| Your goal |
Write out the data exactly as given, dropping every picture.

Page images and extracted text
------------------------------------------------------------

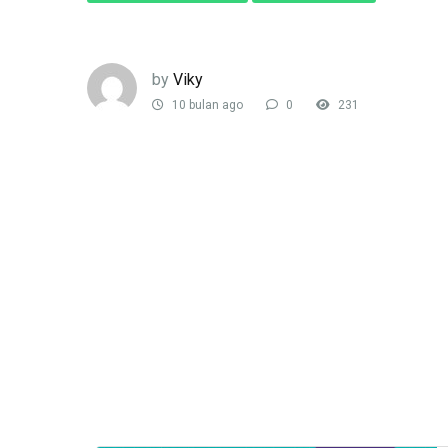
by
Viky
10 bulan ago
0
231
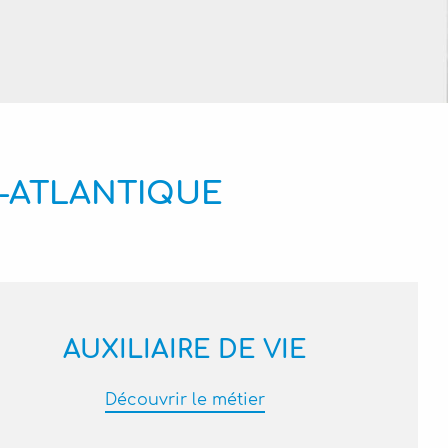
E-ATLANTIQUE
AUXILIAIRE DE VIE
Découvrir le métier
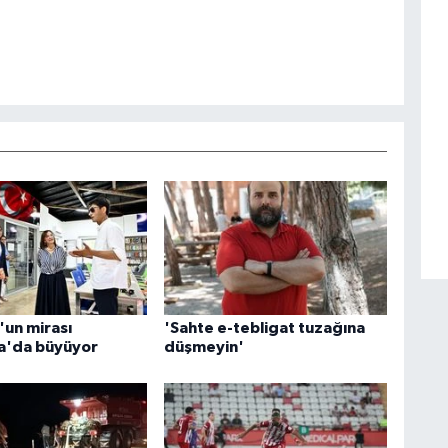
un mirası
'Sahte e-tebligat tuzağına
a'da büyüyor
düşmeyin'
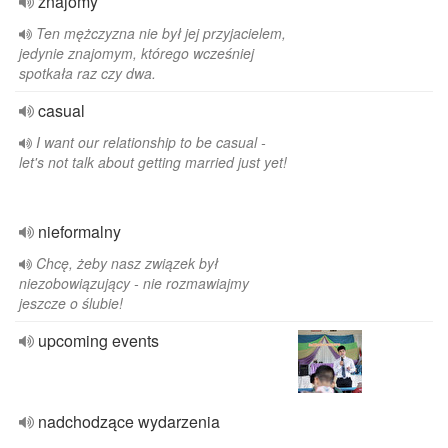
znajomy
Ten mężczyzna nie był jej przyjacielem,
jedynie znajomym, którego wcześniej
spotkała raz czy dwa.
casual
I want our relationship to be casual -
let's not talk about getting married just yet!
nieformalny
Chcę, żeby nasz związek był
niezobowiązujący - nie rozmawiajmy
jeszcze o ślubie!
upcoming events
nadchodzące wydarzenia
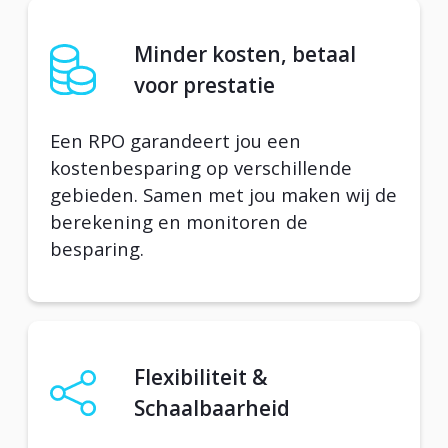
Minder kosten, betaal
voor prestatie
Een RPO garandeert jou een
kostenbesparing op verschillende
gebieden. Samen met jou maken wij de
berekening en monitoren de
besparing.
Flexibiliteit &
Schaalbaarheid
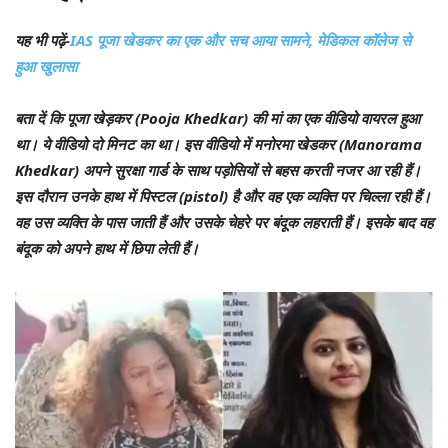
यह भी पढ़ें-
IAS पूजा खेडकर का एक और सच आया सामने, मेडिकल कॉलेज से
हुआ खुलासा
बता दें कि पूजा खेड़कर (Pooja Khedkar) की मां का एक वीडियो वायरल हुआ
था। ये वीडियो दो मिनट का था। इस वीडियो में मनोरमा खेडकर (Manorama
Khedkar) अपने सुरक्षा गार्ड के साथ पड़ोसियों से बहस करती नजर आ रही हैं।
इस दौरान उनके हाथ में पिस्टल (pistol) है और वह एक व्यक्ति पर चिल्ला रही हैं।
वह उस व्यक्ति के पास जाती हैं और उसके चेहरे पर बंदूक लहराती हैं। इसके बाद वह
बंदूक को अपने हाथ में छिपा लेती हैं।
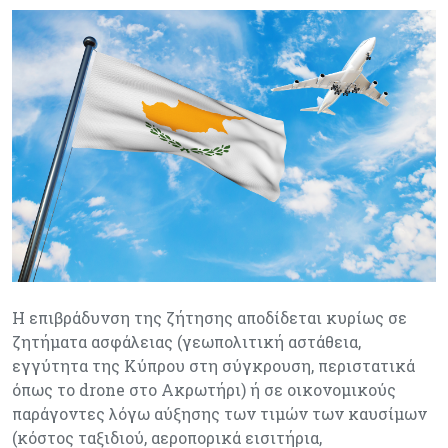
Η επιβράδυνση της ζήτησης αποδίδεται κυρίως σε
ζητήματα ασφάλειας (γεωπολιτική αστάθεια,
εγγύτητα της Κύπρου στη σύγκρουση, περιστατικά
όπως το drone στο Ακρωτήρι) ή σε οικονομικούς
παράγοντες λόγω αύξησης των τιμών των καυσίμων
(κόστος ταξιδιού, αεροπορικά εισιτήρια,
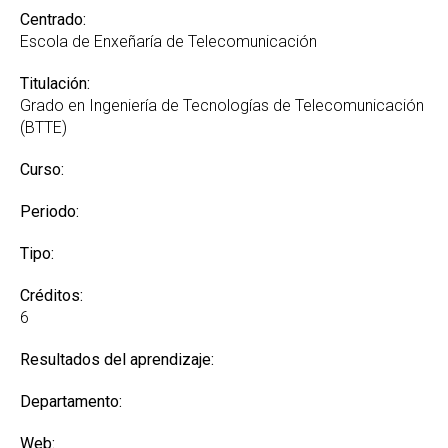
Centrado:
Escola de Enxeñaría de Telecomunicación
Titulación:
Grado en Ingeniería de Tecnologías de Telecomunicación
(BTTE)
Curso:
Periodo:
Tipo:
Créditos:
6
Resultados del aprendizaje:
Departamento:
Web:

------------------------------------------------------------

| Exercise response |
by
Viky
10 bulan ago
0
231
E-ATLANTIQUE
AUXILIAIRE DE VIE
Découvrir le métier
un mirası
'Sahte e-tebligat tuzağına
a'da büyüyor
düşmeyin'
znajomy
Ten mężczyzna nie był jej przyjacielem,
jedynie znajomym, którego wcześniej
spotkała raz czy dwa.
casual
I want our relationship to be casual -
let's not talk about getting married just yet!
nieformalny
Chcę, żeby nasz związek był
niezobowiązujący - nie rozmawiajmy
jeszcze o ślubie!
upcoming events
nadchodzące wydarzenia
Minder kosten, betaal
voor prestatie
Een RPO garandeert jou een
kostenbesparing op verschillende
gebieden. Samen met jou maken wij de
berekening en monitoren de
besparing.
Flexibiliteit &
Schaalbaarheid
यह भी पढ़ें-
IAS पूजा खेडकर का एक और सच आया सामने, मेडिकल कॉलेज से
हुआ खुलासा
बता दें कि पूजा खेड़कर (Pooja Khedkar) की मां का एक वीडियो वायरल हुआ
था। ये वीडियो दो मिनट का था। इस वीडियो में मनोरमा खेडकर (Manorama
Khedkar) अपने सुरक्षा गार्ड के साथ पड़ोसियों से बहस करती नजर आ रही हैं।
इस दौरान उनके हाथ में पिस्टल (pistol) है और वह एक व्यक्ति पर चिल्ला रही हैं।
वह उस व्यक्ति के पास जाती हैं और उसके चेहरे पर बंदूक लहराती हैं। इसके बाद वह
बंदूक को अपने हाथ में छिपा लेती हैं।
Η επιβράδυνση της ζήτησης αποδίδεται κυρίως σε
ζητήματα ασφάλειας (γεωπολιτική αστάθεια,
εγγύτητα της Κύπρου στη σύγκρουση, περιστατικά
όπως το drone στο Ακρωτήρι) ή σε οικονομικούς
παράγοντες λόγω αύξησης των τιμών των καυσίμων
(κόστος ταξιδιού, αεροπορικά εισιτήρια,
Centrado:
Escola de Enxeñaría de Telecomunicación
Titulación:
Grado en Ingeniería de Tecnologías de Telecomunicación
(BTTE)
Curso:
Periodo:
Tipo:
Créditos:
6
Resultados del aprendizaje:
Departamento:
Web:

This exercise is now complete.